Cette ambiguïté juridique introduit des complexités supplémentaires à des processus déjà longs et complexes pour obtenir des permis lorsque les technologies de détection sont intégrées dans les câbles.
2. Aucun modèle commercial clair
Les dirigeants de l'industrie remettent en question la faisabilité financière des câbles de détection. Par exemple, lors de la conférence à Londres, plusieurs dirigeants de l'industrie ont suggéré que l'ajout de capteurs augmente les coûts d'environ 15%, sans rendement des revenus clairs.
Contrairement au trafic de données, les données environnementales ne génèrent pas directement des revenus. À moins que les gouvernements n'interviennent avec un financement, des incitations fiscales ou des permis accélérés, les câblo-incitateurs sont peu incités à absorber ces coûts et complexités supplémentaires.
3. Risques de sécurité
Lors de la conférence sur le câble sous-marin à Londres, plusieurs initiés de l'industrie ont également averti des capteurs d'intégration dans des câbles pourraient créer de nouveaux risques de sécurité.
Certains gouvernements pourraient considérer les câbles équipés de détection comme des outils de surveillance plutôt que des infrastructures scientifiques neutres.

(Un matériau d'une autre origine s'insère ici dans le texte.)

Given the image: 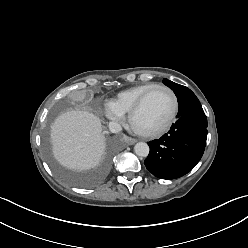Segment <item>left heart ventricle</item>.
Masks as SVG:
<instances>
[{"label": "left heart ventricle", "mask_w": 248, "mask_h": 248, "mask_svg": "<svg viewBox=\"0 0 248 248\" xmlns=\"http://www.w3.org/2000/svg\"><path fill=\"white\" fill-rule=\"evenodd\" d=\"M173 102L170 94L157 89L146 99L134 118V126L140 131L151 132L160 128L170 117Z\"/></svg>", "instance_id": "left-heart-ventricle-1"}]
</instances>
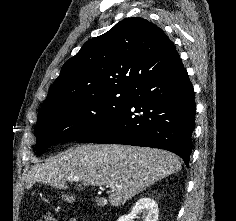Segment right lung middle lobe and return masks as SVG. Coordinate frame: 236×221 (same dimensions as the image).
<instances>
[{"label":"right lung middle lobe","instance_id":"1","mask_svg":"<svg viewBox=\"0 0 236 221\" xmlns=\"http://www.w3.org/2000/svg\"><path fill=\"white\" fill-rule=\"evenodd\" d=\"M130 97L131 90H116L41 108L35 126L36 153L41 155L54 144L81 139L100 127Z\"/></svg>","mask_w":236,"mask_h":221}]
</instances>
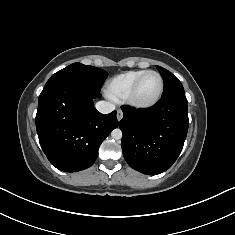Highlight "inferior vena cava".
I'll return each mask as SVG.
<instances>
[{
  "mask_svg": "<svg viewBox=\"0 0 235 235\" xmlns=\"http://www.w3.org/2000/svg\"><path fill=\"white\" fill-rule=\"evenodd\" d=\"M95 107L102 114H108L115 110V105L106 101L97 102Z\"/></svg>",
  "mask_w": 235,
  "mask_h": 235,
  "instance_id": "inferior-vena-cava-1",
  "label": "inferior vena cava"
}]
</instances>
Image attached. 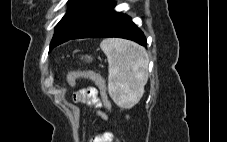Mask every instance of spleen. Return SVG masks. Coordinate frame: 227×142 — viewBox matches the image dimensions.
<instances>
[{
  "label": "spleen",
  "instance_id": "spleen-1",
  "mask_svg": "<svg viewBox=\"0 0 227 142\" xmlns=\"http://www.w3.org/2000/svg\"><path fill=\"white\" fill-rule=\"evenodd\" d=\"M100 47L108 59V92L121 108L139 102L148 81V55L138 44L123 39H105Z\"/></svg>",
  "mask_w": 227,
  "mask_h": 142
}]
</instances>
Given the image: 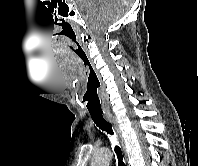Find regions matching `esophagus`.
Returning a JSON list of instances; mask_svg holds the SVG:
<instances>
[{
  "mask_svg": "<svg viewBox=\"0 0 198 166\" xmlns=\"http://www.w3.org/2000/svg\"><path fill=\"white\" fill-rule=\"evenodd\" d=\"M105 119L110 122L112 124V126L114 127L116 133H117V136H118V139L120 141V144H121V147H122V150L125 152V142H124V139L122 137V134H121V130H120V127L117 123V120L115 118V116H113L112 114H105Z\"/></svg>",
  "mask_w": 198,
  "mask_h": 166,
  "instance_id": "1",
  "label": "esophagus"
}]
</instances>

Il est également préoccupant que de tels câbles puissent devenir des cibles attrayantes pour les acteurs malveillants.
Un besoin de plus de données océaniques
Mais il y a de bonnes raisons pour que davantage de pays et d'industrie investissent dans des câbles intelligents.

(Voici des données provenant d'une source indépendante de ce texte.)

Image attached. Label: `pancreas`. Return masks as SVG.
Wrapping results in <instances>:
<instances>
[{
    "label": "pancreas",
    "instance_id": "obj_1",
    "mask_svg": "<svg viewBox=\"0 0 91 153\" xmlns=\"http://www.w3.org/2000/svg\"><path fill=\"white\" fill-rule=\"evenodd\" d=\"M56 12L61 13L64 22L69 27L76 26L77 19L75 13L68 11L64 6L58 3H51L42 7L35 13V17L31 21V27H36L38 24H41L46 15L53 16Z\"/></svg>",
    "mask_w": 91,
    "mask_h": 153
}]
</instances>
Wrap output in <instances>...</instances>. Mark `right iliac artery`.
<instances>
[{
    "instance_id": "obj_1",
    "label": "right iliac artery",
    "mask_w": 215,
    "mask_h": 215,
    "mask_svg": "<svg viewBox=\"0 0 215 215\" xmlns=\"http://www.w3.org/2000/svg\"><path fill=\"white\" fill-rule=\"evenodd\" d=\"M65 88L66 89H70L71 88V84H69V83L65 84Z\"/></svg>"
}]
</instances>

Par exemple, les informations sur la profondeur de l'océan, la composition des fonds marins et les fluctuations de la température sont précieuses. Un large éventail d'industries, de l'expédition et de l'énergie offshore aux pêcheries et aux assurances, pourrait tirer parti de ces données pour améliorer leurs opérations et atténuer les risques.
Les scientifiques ont également souligné que pour mieux comprendre le changement climatique, nous avons besoin de données de plus en plus sur ce qui se passe dans l'océan.
Les obstacles à la réglementation du câble sous-marin actuels font investir dans la détection de la technologie difficile. Mais si la réglementation est mise à jour, des projets tels que le projet Waterworth de Meta pourraient plus facilement intégrer des capteurs.
Les experts suggérant que le projet Waterworth soit considéré comme plusieurs câbles au lieu d'un, des capteurs pourraient simplement être déployés sur des branches de câbles moins sensibles géopolitiquement.
Ils pourraient faciliter la création d'une base de données à accès libre et financé publiquement pour les données d'observation de l'océan. Une telle plate-forme pourrait consolider les données en temps réel à partir de câbles de détection, de satellites et de capteurs marins. Cela fournirait une ressource transparente et partagée aux scientifiques, aux décideurs et aux industries.
Bien sûr, le déploiement de la technologie de détection peut ne pas être réalisable dans des régions volatiles telles que les mers baltes ou sud de la Chine.
Mais il existe un potentiel dans les zones particulièrement vulnérables au changement climatique, comme le Pacifique. Ici, les données scientifiques pourraient être exploitées pour modéliser les changements océaniques et explorer des solutions à l'augmentation du niveau de la mer et aux conditions météorologiques extrêmes.
Un chemin à terme
Le Portugal démontre un chemin à terme pour les câbles intelligents. Malgré les défis réglementaires, il investit activement dans des câbles intelligents afin d'améliorer les données climatiques.
D'autres gouvernements peuvent en apprendre s'ils souhaitent remplir leur devoir moral d'investir dans des infrastructures qui sert de bien public.
L'idée d'incorporer des capteurs dans les câbles peut ne pas être le correctif de changement climatique parfait. Mais c'est un pas vers la compréhension des rythmes invisibles de l'océan – un geste petit mais nécessaire pour arrêter de prétendre que la panne de notre planète se réparera.